For its case to succeed, Ukraine will first need to prove Russia blew up the dam.
“That’s our conviction. Another investigation is underway to that end,” the prosecutor said, as he packed a sample of earth into a plastic bag bearing the Ukrainian police logo.
On May 30 — a week before the dam exploded — Russia adopted a law banning the investigation of incidents concerning “hydraulic structures” in parts of Ukraine it claims to have annexed.
– ‘Dynamic ecosystem’ –
About 300 kilometres (185 miles) upstream, on the outskirts of Zaporizhzhia, biologist Vadym Maniuk walked across dry, crunchy ground.

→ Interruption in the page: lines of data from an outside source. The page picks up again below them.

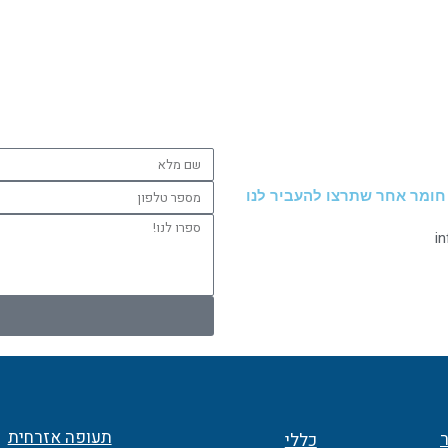
שם
מלא
מספר
 חומר אחר שתרצו להעביר לנו
טלפון
ספרו
i
לנו!
תעופה אזרחית
ר
כללי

Beneath his feet were millions of freshwater mussel shells, scattered across the old bed of the Kakhovka reservoir.
“There used to be four metres of water here,” Maniuk, an associate professor at Dnipro’s Oles Honchar University, told AFP.
“Billions of living organisms were killed suddenly, in a few days,” when the reservoir emptied, Maniuk said.
To him, the charges of ecocide are undeniable given the scale of the disaster.
But almost six months later, life is returning, he said.
“We have regained a dynamic ecosystem in just a few months,” he said.
The ground is strewn with shells and carp skeletons — but goats have now taken to grazing on small shrubs.
Locals ride bicycles across the former waterway, weaving between boulders.
Biologists such as Maniuk are currently in a tussle with Ukraine‘s energy industry over whether to rebuild the dam.
“The scientists are against it, we’re fighting against the energy lobby,” he said.
It generated “negligible” power and a big reconstruction project would damage the local environment once more, Maniuk argued.
“The people here have already made the area their own. For shepherds and fishermen, the conditions are better.”